Martes, 18 de Agosto de 2026
Nacional

El negacionismo climático y la emergencia agrícola exigen respuestas inmediatas

El próximo año se cumplirán 40 años desde que el informe Nuestro Futuro Global de la Comisión Brundtland de la ONU acuñó el concepto de Desarrollo Sustentable, colocando los temas ambientales en un nivel de preocupación equivalente a la economía y los grandes problemas sociales.
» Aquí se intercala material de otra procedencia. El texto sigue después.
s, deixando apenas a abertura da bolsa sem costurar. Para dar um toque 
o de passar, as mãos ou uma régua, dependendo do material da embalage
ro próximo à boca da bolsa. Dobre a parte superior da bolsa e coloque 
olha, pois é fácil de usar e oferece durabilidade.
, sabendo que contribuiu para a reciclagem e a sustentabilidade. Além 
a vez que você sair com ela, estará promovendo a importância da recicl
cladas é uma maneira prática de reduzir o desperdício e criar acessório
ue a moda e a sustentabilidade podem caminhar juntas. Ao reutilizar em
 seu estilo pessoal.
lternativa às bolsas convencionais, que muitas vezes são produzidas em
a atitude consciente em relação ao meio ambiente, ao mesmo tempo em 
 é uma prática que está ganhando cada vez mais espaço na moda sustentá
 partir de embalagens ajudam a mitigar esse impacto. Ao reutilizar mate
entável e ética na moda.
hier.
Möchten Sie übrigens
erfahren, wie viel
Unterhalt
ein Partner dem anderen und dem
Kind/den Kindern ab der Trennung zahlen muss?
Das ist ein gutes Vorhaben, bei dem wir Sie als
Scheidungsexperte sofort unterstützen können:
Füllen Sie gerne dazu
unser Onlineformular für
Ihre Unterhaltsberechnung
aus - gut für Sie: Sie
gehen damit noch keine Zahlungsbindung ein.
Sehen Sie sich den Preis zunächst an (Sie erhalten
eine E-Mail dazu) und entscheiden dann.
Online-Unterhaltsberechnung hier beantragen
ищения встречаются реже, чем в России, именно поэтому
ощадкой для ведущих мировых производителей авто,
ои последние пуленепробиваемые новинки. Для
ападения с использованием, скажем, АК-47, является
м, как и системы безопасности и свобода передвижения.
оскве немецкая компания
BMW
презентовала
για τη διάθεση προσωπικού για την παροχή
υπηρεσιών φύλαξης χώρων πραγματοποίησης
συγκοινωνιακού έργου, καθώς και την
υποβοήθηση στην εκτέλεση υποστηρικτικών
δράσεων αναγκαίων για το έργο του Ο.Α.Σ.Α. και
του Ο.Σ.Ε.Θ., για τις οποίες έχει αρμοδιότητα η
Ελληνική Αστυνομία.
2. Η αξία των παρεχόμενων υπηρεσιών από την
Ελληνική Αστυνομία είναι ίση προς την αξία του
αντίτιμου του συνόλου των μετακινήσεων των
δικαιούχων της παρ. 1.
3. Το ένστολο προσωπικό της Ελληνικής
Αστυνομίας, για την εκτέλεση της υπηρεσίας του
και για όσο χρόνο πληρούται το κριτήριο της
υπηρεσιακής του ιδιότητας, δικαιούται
Durante estas cuatro décadas, se han establecido cumbres, informes y agendas donde las naciones han compartido la importancia de proteger el planeta y disminuir los efectos causados por la acción humana, provocando lo que hoy se conoce como Cambio Climático.

Los distintos proyectos políticos han respondido de diferentes maneras a esta realidad, desde la preocupación constante en los análisis de los sectores progresistas, hasta el negacionismo de sectores de ultraderecha que han ingresado a disputar un plano ideológico cultural a través del bloqueo de la investigación científica.

En Chile, en los últimos 50 años se han producido al menos tres mega eventos que explican el Cambio Climático: la mega sequía que azota el país desde 2010 hasta ahora, disminuyendo drásticamente la disponibilidad de agua en los acuíferos con efectos directos en la agricultura; el mega incendio de Viña del Mar que provocó 138 personas muertas confirmadas por Fiscalía, siendo uno de los más destructivos a nivel mundial en lo que va de este siglo; y los eventos de precipitación extrema de julio y agosto de este año, siendo los mayores en los últimos 15 años en el Sur del país y sumándose a los registrados en 2023 y 2025, provocando grandes pérdidas agrícolas.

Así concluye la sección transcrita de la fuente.